Medical Accommodations:
If you require accommodations for medical reasons, please contact Carnegie Mellon University’s Disability Resources to initiate the process. It is important to engage with Disability Resources directly for all accommodation requests, as they are equipped to assess and provide the necessary support in line with university procedures. Please refrain from sending any medical documentation directly to course instructors. As instructors, we are committed to implementing the accommodations approved by Disability Resources to ensure equitable access to our course.
Take care of yourself
Do your best to maintain a healthy lifestyle this semester by eating well, exercising, avoiding drugs and alcohol, getting enough sleep, and taking some time to relax. This will help you achieve your goals and cope with stress.
All of us benefit from support during times of struggle. You are not alone.
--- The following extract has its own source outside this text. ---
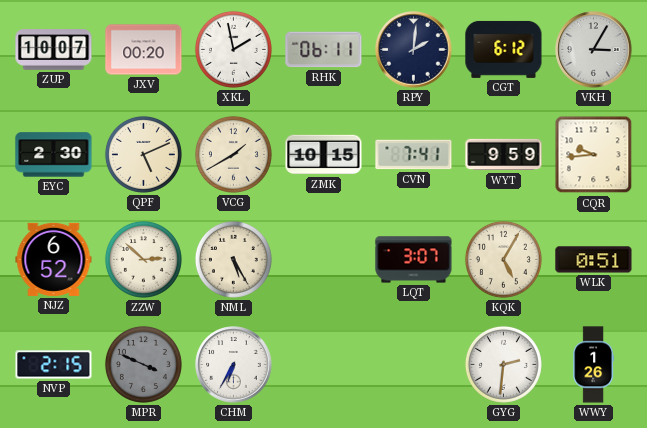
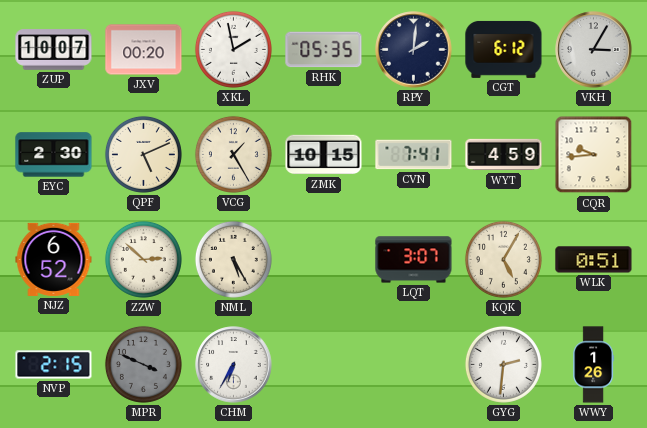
RHK: 06:11 -> 05:35
VCG: 1:40 -> 1:25
WYT: 9:59 -> 4:59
There are many helpful resources available on campus and an important part of the college experience is learning how to ask for help. Asking for support sooner rather than later is often helpful.
If you or anyone you know experiences any academic stress, difficult life events, or feelings like anxiety or depression, we strongly encourage you to seek support. Counseling and Psychological Services (CaPS) is here to help: call 412-268-2922 and visit their website at http://www.cmu.edu/counseling/. Consider reaching out to a friend, faculty, or family member you trust for help getting connected to the support that can help.
If you or someone you know is feeling suicidal or in danger of self-harm, call someone immediately, day or night:
CaPS: 412-268-2922
Resolve Crisis Network: 888-796-8226
If the situation is life-threatening, call the police:
- On-campus: CMU Police: 412-268-2323
- Off-campus: 911
Please let us know if you have questions about this or your coursework.
Office Hours
Each TA holds weekly office hours (OH) virtually via Zoom. Their office hours schedule can be found in the Google Calendar. All students who come for OH, please join the OH queue https://www.eberly.cmu.edu/ohq/#/courses. Please do so even if the Zoom waiting room is empty or no one in the OH queue. Doing so is beneficial in the following ways:
- As you indicate your question when joining the OH queue, the TA can mentally prepare for the doubt better.
- It helps the TA keep track of the order of students who join the OH queue and the Zoom waiting room.
- It helps students to track their place in line properly without concern that the TA is not being tentative to them.